Problem details: Of the entries below, repeat exactly only those lines from the one containing "oduct roles" through the last line, with pictures omitted.

··· Supplied material ···

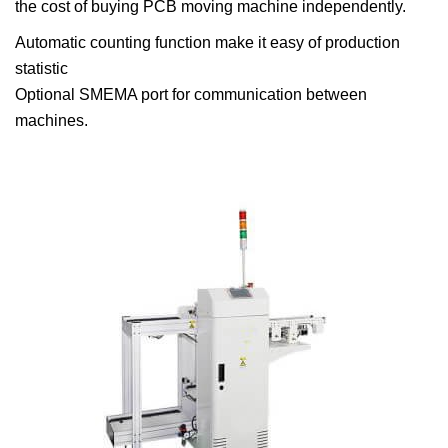
the cost of buying PCB moving machine independently.
Automatic counting function make it easy of production
statistic
Optional SMEMA port for communication between
machines.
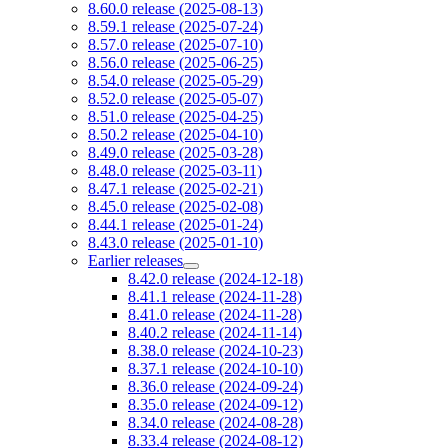
8.60.0 release (2025-08-13)
8.59.1 release (2025-07-24)
8.57.0 release (2025-07-10)
8.56.0 release (2025-06-25)
8.54.0 release (2025-05-29)
8.52.0 release (2025-05-07)
8.51.0 release (2025-04-25)
8.50.2 release (2025-04-10)
8.49.0 release (2025-03-28)
8.48.0 release (2025-03-11)
8.47.1 release (2025-02-21)
8.45.0 release (2025-02-08)
8.44.1 release (2025-01-24)
8.43.0 release (2025-01-10)
Earlier releases
8.42.0 release (2024-12-18)
8.41.1 release (2024-11-28)
8.41.0 release (2024-11-28)
8.40.2 release (2024-11-14)
8.38.0 release (2024-10-23)
8.37.1 release (2024-10-10)
8.36.0 release (2024-09-24)
8.35.0 release (2024-09-12)
8.34.0 release (2024-08-28)
8.33.4 release (2024-08-12)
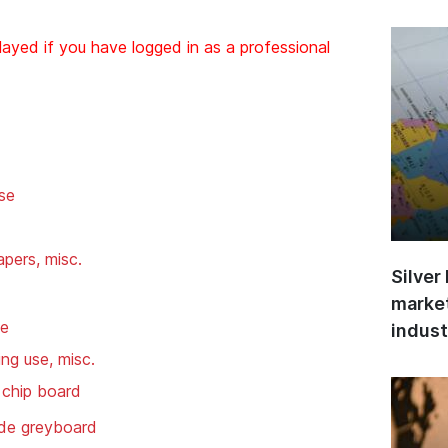
layed if you have logged in as a professional
se
pers, misc.
Silver
market
se
indust
ng use, misc.
 chip board
de greyboard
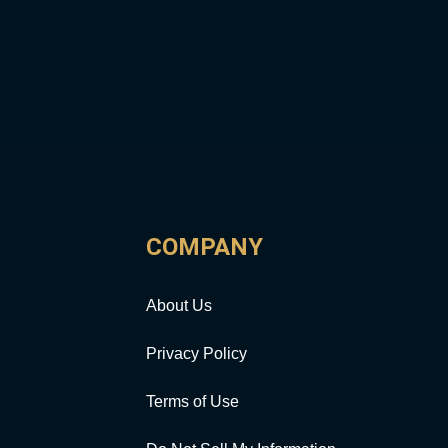
COMPANY
About Us
Privacy Policy
Terms of Use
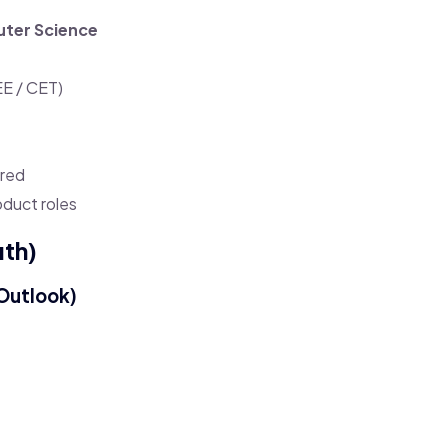
ter Science
EE / CET)
rred
oduct roles
uth)
Outlook)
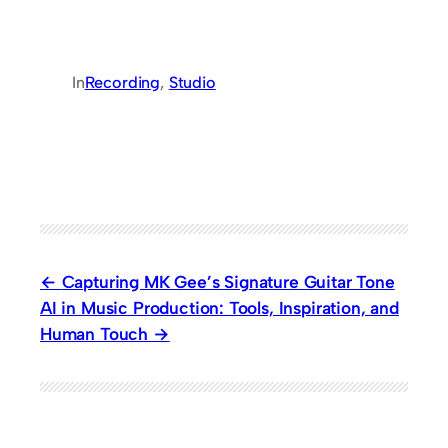
In
Recording
, 
Studio
Capturing MK Gee’s Signature Guitar Tone
AI in Music Production: Tools, Inspiration, and
Human Touch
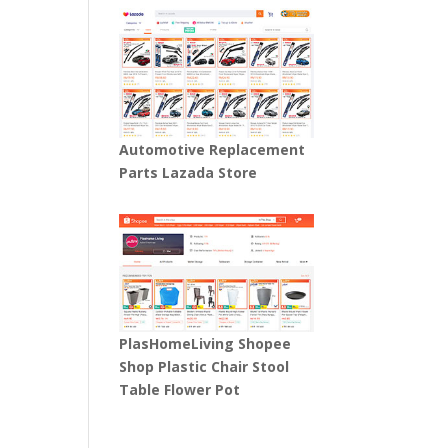
Automotive Replacement
Parts Lazada Store
PlasHomeLiving Shopee
Shop Plastic Chair Stool
Table Flower Pot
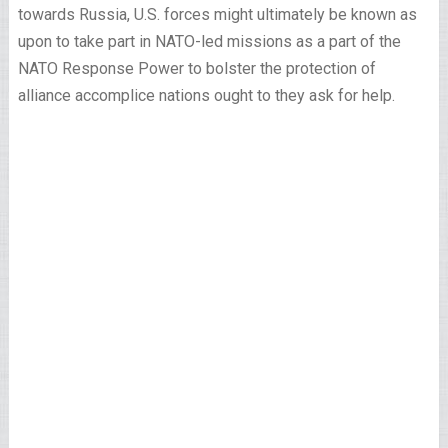
towards Russia, U.S. forces might ultimately be known as
upon to take part in NATO-led missions as a part of the
NATO Response Power to bolster the protection of
alliance accomplice nations ought to they ask for help.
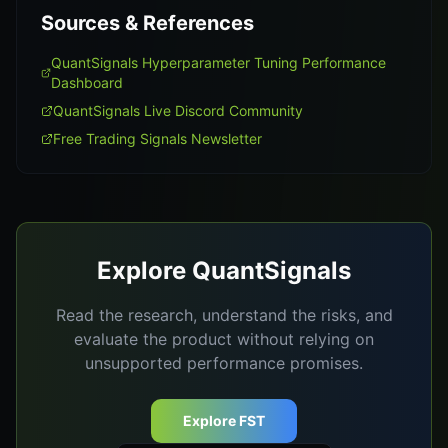
Sources & References
QuantSignals Hyperparameter Tuning Performance
Dashboard
QuantSignals Live Discord Community
Free Trading Signals Newsletter
Explore QuantSignals
Read the research, understand the risks, and
evaluate the product without relying on
unsupported performance promises.
Explore FST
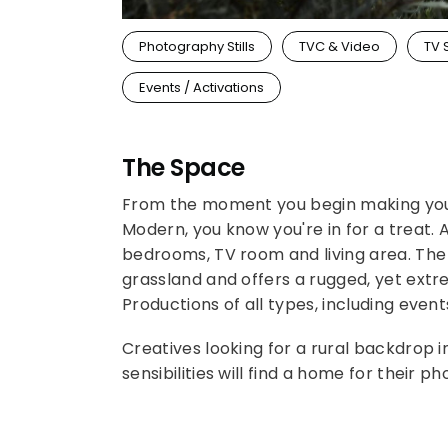
Photography Stills
TVC & Video
TV 
Events / Activations
The Space
From the moment you begin making you
Modern, you know you're in for a treat.
bedrooms, TV room and living area. The 
grassland and offers a rugged, yet extr
Productions of all types, including even
Creatives looking for a rural backdrop i
sensibilities will find a home for their 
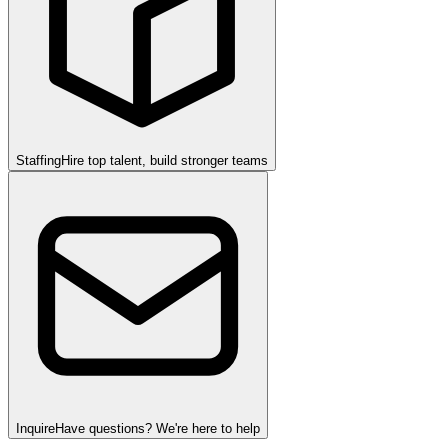
Staffing
Hire top talent, build stronger teams
Inquire
Have questions? We're here to help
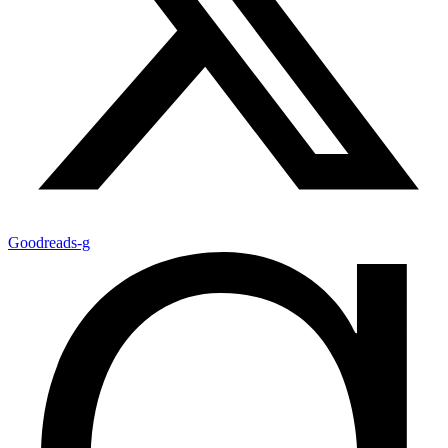
Goodreads-g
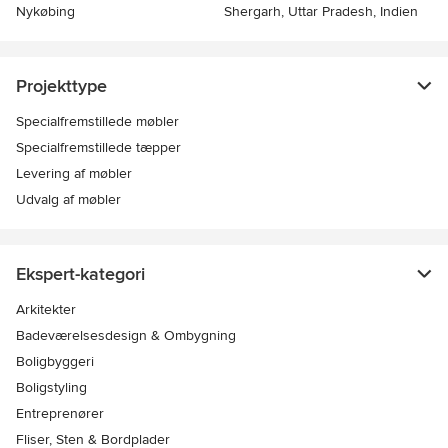
Nykøbing
Shergarh, Uttar Pradesh, Indien
Projekttype
Specialfremstillede møbler
Specialfremstillede tæpper
Levering af møbler
Udvalg af møbler
Ekspert-kategori
Arkitekter
Badeværelsesdesign & Ombygning
Boligbyggeri
Boligstyling
Entreprenører
Fliser, Sten & Bordplader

···

Task answer:
oduct roles
uth)
Outlook)
In
Recording
, 
Studio
Capturing MK Gee’s Signature Guitar Tone
AI in Music Production: Tools, Inspiration, and
Human Touch
Automotive Replacement
Parts Lazada Store
PlasHomeLiving Shopee
Shop Plastic Chair Stool
Table Flower Pot
towards Russia, U.S. forces might ultimately be known as
upon to take part in NATO-led missions as a part of the
NATO Response Power to bolster the protection of
alliance accomplice nations ought to they ask for help.
Sources & References
QuantSignals Hyperparameter Tuning Performance
Dashboard
QuantSignals Live Discord Community
Free Trading Signals Newsletter
Explore QuantSignals
Read the research, understand the risks, and
evaluate the product without relying on
unsupported performance promises.
Explore FST
Photography Stills
TVC & Video
TV 
Events / Activations
The Space
From the moment you begin making you
Modern, you know you're in for a treat.
bedrooms, TV room and living area. The 
grassland and offers a rugged, yet extr
Productions of all types, including even
Creatives looking for a rural backdrop i
sensibilities will find a home for their 
Staffing
Hire top talent, build stronger teams
Inquire
Have questions? We're here to help
Goodreads-g
Nykøbing
Shergarh, Uttar Pradesh, Indien
Projekttype
Specialfremstillede møbler
Specialfremstillede tæpper
Levering af møbler
Udvalg af møbler
Ekspert-kategori
Arkitekter
Badeværelsesdesign & Ombygning
Boligbyggeri
Boligstyling
Entreprenører
Fliser, Sten & Bordplader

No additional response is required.